WHAT IS REQUIRED
Your answer should be the records again, unchanged in wording and free of images.

PROVIDED MATERIAL
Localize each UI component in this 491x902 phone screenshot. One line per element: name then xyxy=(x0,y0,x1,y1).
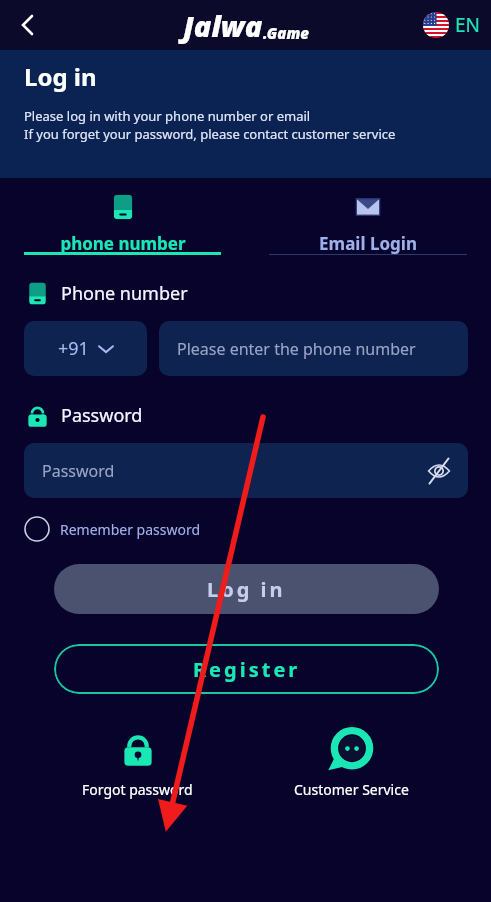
staticText: Please enter the phone number xyxy=(177,338,416,360)
button[interactable]: phone number xyxy=(0,178,245,255)
button[interactable]: Log in xyxy=(54,564,439,614)
staticText: .Game xyxy=(263,23,309,43)
button[interactable]: Show password xyxy=(424,456,454,486)
staticText: +91 xyxy=(58,336,89,361)
staticText: Forgot password xyxy=(82,780,193,799)
button[interactable]: EN xyxy=(423,12,481,38)
button[interactable]: Please enter the phone number xyxy=(159,321,468,376)
staticText: Remember password xyxy=(60,520,201,539)
button[interactable]: +91 xyxy=(24,321,147,376)
staticText: EN xyxy=(455,12,481,38)
staticText: Customer Service xyxy=(294,780,409,799)
staticText: phone number xyxy=(60,232,186,255)
button[interactable]: Forgot password xyxy=(64,728,211,799)
button[interactable]: Email Login xyxy=(245,178,491,255)
staticText: If you forget your password, please cont… xyxy=(24,125,396,143)
button[interactable]: Customer Service xyxy=(276,728,427,799)
staticText: Password xyxy=(61,403,143,428)
staticText: Email Login xyxy=(319,232,417,255)
staticText: Register xyxy=(193,656,301,683)
staticText: Phone number xyxy=(61,281,188,306)
button[interactable]: Back xyxy=(8,5,48,45)
button[interactable]: Password xyxy=(24,443,468,498)
staticText: Log in xyxy=(207,576,286,603)
button[interactable]: Remember password xyxy=(24,516,201,542)
staticText: Jalwa xyxy=(183,6,263,45)
button[interactable]: Register xyxy=(54,644,439,694)
staticText: Password xyxy=(42,460,115,482)
staticText: Log in xyxy=(24,60,97,93)
staticText: Please log in with your phone number or … xyxy=(24,107,311,125)
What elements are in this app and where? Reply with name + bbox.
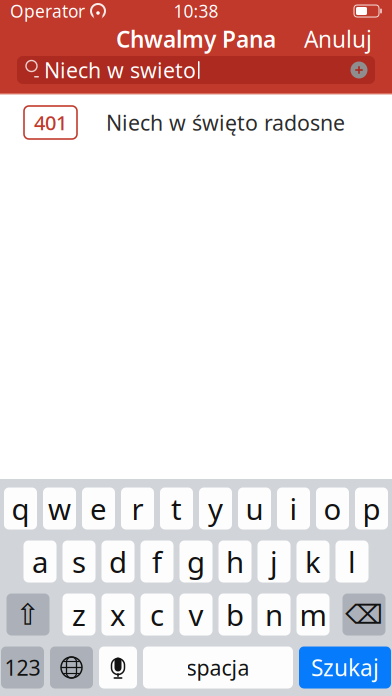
staticText: s [72,542,86,581]
button[interactable]: b [218,594,252,636]
staticText: Chwalmy Pana [116,24,276,54]
button[interactable]: s [62,540,96,582]
button[interactable]: t [160,488,193,530]
button[interactable]: y [199,488,232,530]
button[interactable]: Backspace [342,594,386,636]
button[interactable]: j [258,540,290,582]
button[interactable]: r [121,488,154,530]
button[interactable]: m [296,594,330,636]
staticText: f [152,542,162,581]
staticText: u [246,489,264,528]
button[interactable]: Niech w swieto [17,56,375,84]
button[interactable]: c [140,594,174,636]
button[interactable]: h [218,540,252,582]
staticText: ⇧ [16,598,40,631]
button[interactable]: a [24,540,56,582]
button[interactable]: Anuluj [296,17,380,61]
button[interactable]: w [43,488,76,530]
staticText: 10:38 [174,0,218,22]
staticText: g [187,542,205,581]
staticText: m [300,595,326,634]
button[interactable]: v [180,594,212,636]
button[interactable]: f [140,540,174,582]
button[interactable]: d [102,540,134,582]
button[interactable]: Shift [6,594,50,636]
button[interactable]: p [355,488,388,530]
staticText: z [72,595,86,634]
staticText: b [226,595,244,634]
button[interactable]: x [102,594,134,636]
staticText: y [208,489,223,528]
staticText: x [110,595,126,634]
button[interactable]: 123 [1,646,44,688]
button[interactable]: u [238,488,271,530]
button[interactable]: 401 [0,94,392,150]
staticText: h [226,542,244,581]
button[interactable]: k [296,540,330,582]
staticText: j [270,542,278,581]
button[interactable]: z [62,594,96,636]
staticText: p [362,489,380,528]
button[interactable]: Dictate [99,646,137,688]
staticText: e [90,489,107,528]
staticText: n [265,595,283,634]
staticText: r [132,489,144,528]
button[interactable]: q [4,488,37,530]
staticText: a [32,542,48,581]
staticText: c [150,595,164,634]
staticText: d [109,542,127,581]
staticText: v [188,595,204,634]
button[interactable]: l [336,540,368,582]
staticText: Niech w święto radosne [106,108,345,137]
button[interactable]: g [180,540,212,582]
staticText: 123 [4,653,40,682]
button[interactable]: o [316,488,349,530]
button[interactable]: n [258,594,290,636]
staticText: spacja [186,653,250,682]
button[interactable]: Szukaj [299,646,391,688]
staticText: Anuluj [304,24,372,54]
button[interactable]: e [82,488,115,530]
staticText: q [12,489,30,528]
staticText: Niech w swieto [44,56,196,84]
staticText: t [171,489,182,528]
button[interactable]: i [277,488,310,530]
staticText: k [305,542,321,581]
staticText: w [48,489,71,528]
staticText: l [348,542,356,581]
staticText: Szukaj [311,652,379,682]
staticText: o [324,489,342,528]
staticText: 401 [34,109,67,136]
staticText: Operator [10,0,85,22]
button[interactable]: spacja [143,646,293,688]
staticText: i [290,489,298,528]
staticText: ⌫ [345,599,383,630]
button[interactable]: Next keyboard [50,646,93,688]
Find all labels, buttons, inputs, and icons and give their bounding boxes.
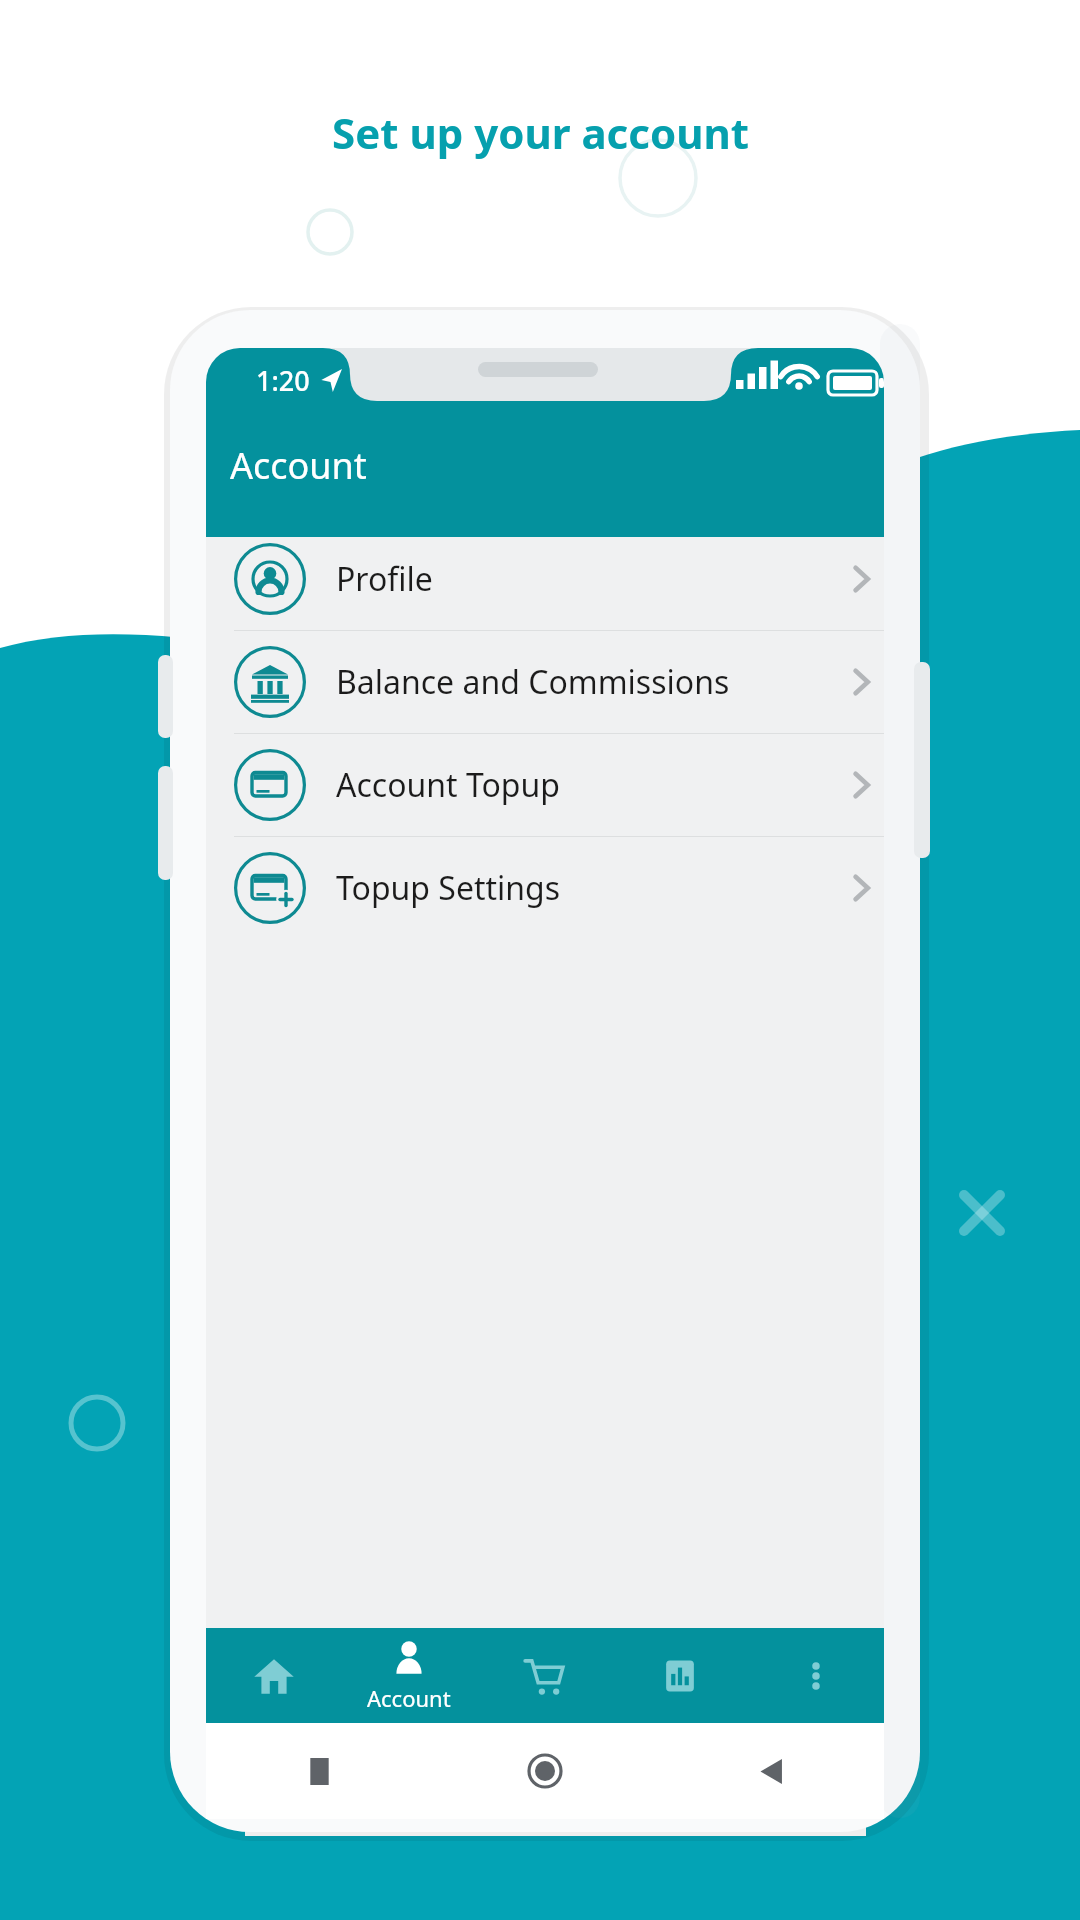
button[interactable]: More options: [748, 1628, 884, 1723]
staticText: Set up your account: [332, 104, 749, 161]
staticText: Account: [230, 441, 367, 490]
staticText: 1:20: [256, 362, 310, 399]
button[interactable]: Recent apps: [206, 1723, 432, 1819]
button[interactable]: Profile: [206, 528, 884, 630]
staticText: Profile: [336, 557, 433, 601]
button[interactable]: Cart: [476, 1628, 612, 1723]
button[interactable]: Home: [206, 1628, 341, 1723]
button[interactable]: Account Topup: [206, 734, 884, 836]
button[interactable]: Reports: [612, 1628, 748, 1723]
button[interactable]: Back: [658, 1723, 884, 1819]
staticText: Account Topup: [336, 763, 561, 807]
staticText: Account: [367, 1683, 451, 1713]
staticText: Balance and Commissions: [336, 660, 730, 704]
button[interactable]: Account: [341, 1628, 476, 1723]
button[interactable]: Home: [432, 1723, 658, 1819]
button[interactable]: Balance and Commissions: [206, 631, 884, 733]
staticText: Topup Settings: [336, 866, 561, 910]
button[interactable]: Topup Settings: [206, 837, 884, 939]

TASK RESPONSE
Localize each UI component in this 491x902 phone screenshot. One line per element: name then xyxy=(x0,y0,x1,y1).
staticText: Please enter the phone number xyxy=(177,338,416,360)
button[interactable]: phone number xyxy=(0,178,245,255)
button[interactable]: Log in xyxy=(54,564,439,614)
staticText: .Game xyxy=(263,23,309,43)
button[interactable]: Show password xyxy=(424,456,454,486)
staticText: +91 xyxy=(58,336,89,361)
staticText: Forgot password xyxy=(82,780,193,799)
button[interactable]: EN xyxy=(423,12,481,38)
button[interactable]: Please enter the phone number xyxy=(159,321,468,376)
staticText: Remember password xyxy=(60,520,201,539)
button[interactable]: +91 xyxy=(24,321,147,376)
staticText: EN xyxy=(455,12,481,38)
staticText: Customer Service xyxy=(294,780,409,799)
staticText: phone number xyxy=(60,232,186,255)
button[interactable]: Forgot password xyxy=(64,728,211,799)
button[interactable]: Email Login xyxy=(245,178,491,255)
staticText: If you forget your password, please cont… xyxy=(24,125,396,143)
button[interactable]: Customer Service xyxy=(276,728,427,799)
staticText: Password xyxy=(61,403,143,428)
staticText: Email Login xyxy=(319,232,417,255)
staticText: Register xyxy=(193,656,301,683)
staticText: Phone number xyxy=(61,281,188,306)
button[interactable]: Back xyxy=(8,5,48,45)
button[interactable]: Password xyxy=(24,443,468,498)
staticText: Log in xyxy=(207,576,286,603)
button[interactable]: Remember password xyxy=(24,516,201,542)
staticText: Jalwa xyxy=(183,6,263,45)
button[interactable]: Register xyxy=(54,644,439,694)
staticText: Password xyxy=(42,460,115,482)
staticText: Log in xyxy=(24,60,97,93)
staticText: Please log in with your phone number or … xyxy=(24,107,311,125)
What elements are in this app and where? Reply with name + bbox.
staticText: s [72,542,86,581]
button[interactable]: b [218,594,252,636]
staticText: Chwalmy Pana [116,24,276,54]
button[interactable]: s [62,540,96,582]
button[interactable]: t [160,488,193,530]
button[interactable]: y [199,488,232,530]
button[interactable]: Backspace [342,594,386,636]
button[interactable]: j [258,540,290,582]
button[interactable]: r [121,488,154,530]
button[interactable]: m [296,594,330,636]
staticText: f [152,542,162,581]
staticText: u [246,489,264,528]
button[interactable]: Niech w swieto [17,56,375,84]
button[interactable]: c [140,594,174,636]
button[interactable]: h [218,540,252,582]
staticText: ⇧ [16,598,40,631]
button[interactable]: a [24,540,56,582]
button[interactable]: Anuluj [296,17,380,61]
button[interactable]: w [43,488,76,530]
staticText: 10:38 [174,0,218,22]
staticText: g [187,542,205,581]
staticText: m [300,595,326,634]
button[interactable]: v [180,594,212,636]
button[interactable]: f [140,540,174,582]
button[interactable]: d [102,540,134,582]
button[interactable]: Shift [6,594,50,636]
button[interactable]: p [355,488,388,530]
staticText: z [72,595,86,634]
staticText: b [226,595,244,634]
button[interactable]: x [102,594,134,636]
staticText: y [208,489,223,528]
staticText: x [110,595,126,634]
button[interactable]: 123 [1,646,44,688]
button[interactable]: u [238,488,271,530]
button[interactable]: 401 [0,94,392,150]
staticText: h [226,542,244,581]
button[interactable]: k [296,540,330,582]
staticText: j [270,542,278,581]
button[interactable]: z [62,594,96,636]
staticText: p [362,489,380,528]
button[interactable]: Dictate [99,646,137,688]
staticText: e [90,489,107,528]
staticText: n [265,595,283,634]
staticText: r [132,489,144,528]
button[interactable]: q [4,488,37,530]
staticText: a [32,542,48,581]
staticText: c [150,595,164,634]
staticText: d [109,542,127,581]
staticText: v [188,595,204,634]
button[interactable]: l [336,540,368,582]
staticText: Niech w święto radosne [106,108,345,137]
button[interactable]: g [180,540,212,582]
staticText: 123 [4,653,40,682]
button[interactable]: o [316,488,349,530]
button[interactable]: n [258,594,290,636]
staticText: spacja [186,653,250,682]
button[interactable]: Szukaj [299,646,391,688]
staticText: Anuluj [304,24,372,54]
button[interactable]: e [82,488,115,530]
staticText: q [12,489,30,528]
staticText: Niech w swieto [44,56,196,84]
staticText: t [171,489,182,528]
button[interactable]: i [277,488,310,530]
staticText: k [305,542,321,581]
staticText: w [48,489,71,528]
staticText: l [348,542,356,581]
staticText: Szukaj [311,652,379,682]
staticText: o [324,489,342,528]
staticText: 401 [34,109,67,136]
staticText: Operator [10,0,85,22]
button[interactable]: spacja [143,646,293,688]
staticText: i [290,489,298,528]
staticText: ⌫ [345,599,383,630]
button[interactable]: Next keyboard [50,646,93,688]
Find all labels, buttons, inputs, and icons and give their bounding boxes.
button[interactable]: More options: [748, 1628, 884, 1723]
staticText: Set up your account: [332, 104, 749, 161]
staticText: Account: [230, 441, 367, 490]
staticText: 1:20: [256, 362, 310, 399]
button[interactable]: Recent apps: [206, 1723, 432, 1819]
button[interactable]: Profile: [206, 528, 884, 630]
staticText: Profile: [336, 557, 433, 601]
button[interactable]: Cart: [476, 1628, 612, 1723]
button[interactable]: Home: [206, 1628, 341, 1723]
button[interactable]: Account Topup: [206, 734, 884, 836]
button[interactable]: Reports: [612, 1628, 748, 1723]
button[interactable]: Back: [658, 1723, 884, 1819]
staticText: Account Topup: [336, 763, 561, 807]
staticText: Account: [367, 1683, 451, 1713]
staticText: Balance and Commissions: [336, 660, 730, 704]
button[interactable]: Account: [341, 1628, 476, 1723]
button[interactable]: Home: [432, 1723, 658, 1819]
button[interactable]: Balance and Commissions: [206, 631, 884, 733]
staticText: Topup Settings: [336, 866, 561, 910]
button[interactable]: Topup Settings: [206, 837, 884, 939]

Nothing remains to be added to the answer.